AI use has probably caused scholars and researchers and editors to pay increased scrutiny to the quality of their data.”Janet XuAssistant Professor of Organizational Behavior
Some groups of participants, such as those that were newer to Prolific or identified as male, Black, Republican, or college-educated, were more likely to say they’d used AI writing assistance. Xu emphasizes that this is just a snapshot; these patterns may change as the technology diffuses or users churn on the platform. But she says they are worth noting because differences in AI use could cause bias in public opinion data.
To see how human-crafted answers differ from AI-generated ones, the authors looked at data from three studies fielded on gold-standard samples before the public release of ChatGPT in November 2022. The human responses in these studies tended to contain more concrete, emotionally charged language. The authors also noted that these responses included more “dehumanizing” language when describing Black Americans, Democrats, and Republicans. In contrast, LLMs consistently used more neutral, abstract language, suggesting that they may approach race, politics, and other sensitive topics with more detachment.
Diluting diversity
Xu says that while it is likely studies that received AI-generated responses have already been published, she doesn’t think that LLM use is widespread enough to require researchers to issue corrections or retractions. Instead, she says, “I would say that it has probably caused scholars and researchers and editors to pay increased scrutiny to the quality of their data.”
“We don’t want to make the case that AI usage is unilaterally bad or wrong,” she says, adding that it depends on how it’s being used. Someone may use an LLM to help them express their opinion on a social issue, or they may borrow an LLM’s description of other people’s ideas about a topic. In the first scenario, AI is helping someone sharpen an existing idea, Xu says. The second scenario is more concerning “because it’s basically asking to generate a common tendency rather than reflecting the specific viewpoint of somebody who already knows what they think.”
If too many people use AI in that way, it could lead to the flattening or dilution of human responses. “What it means for diversity, what it means in terms of expressions of beliefs, ideas, identities – it’s a warning sign about the potential for homogenization,” Xu says.
This has implications beyond academia.
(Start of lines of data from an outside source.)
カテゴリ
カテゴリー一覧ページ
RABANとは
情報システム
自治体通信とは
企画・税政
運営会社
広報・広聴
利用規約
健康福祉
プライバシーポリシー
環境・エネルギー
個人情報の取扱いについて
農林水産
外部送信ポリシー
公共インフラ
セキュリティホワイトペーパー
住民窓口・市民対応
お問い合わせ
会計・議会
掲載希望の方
If people use AI to fill out workplace surveys about diversity, for example, it could create a false sense of acceptance. “People could draw conclusions like, ‘Oh, discrimination’s not a problem at all, because people only have nice things to say about groups that we have historically thought were under threat of being discriminated against,’ or ‘Everybody just gets along and loves each other.’ ”
The authors note that directly asking survey participants to refrain from using AI can reduce its use. There are also higher-tech ways to discourage LLM use, such as code that blocks copying and pasting text. “One popular form of survey software has this function where you can ask to upload a voice recording instead of written text,” Xu says.
The paper’s results are instructive to survey creators as a call to create concise, clear questions. “Many of the subjects in our study who reported using AI say that they do it when they don’t think that the instructions are clear,” Xu says. “When the participant gets confused or gets frustrated, or it’s just a lot of information to take in, they start to not pay full attention.” Designing studies with humans in mind may be the best way to prevent the boredom or burnout that could tempt someone to fire up ChatGPT. “A lot of the same general principles of good survey design still apply,” Xu says, “and if anything are more important than ever.”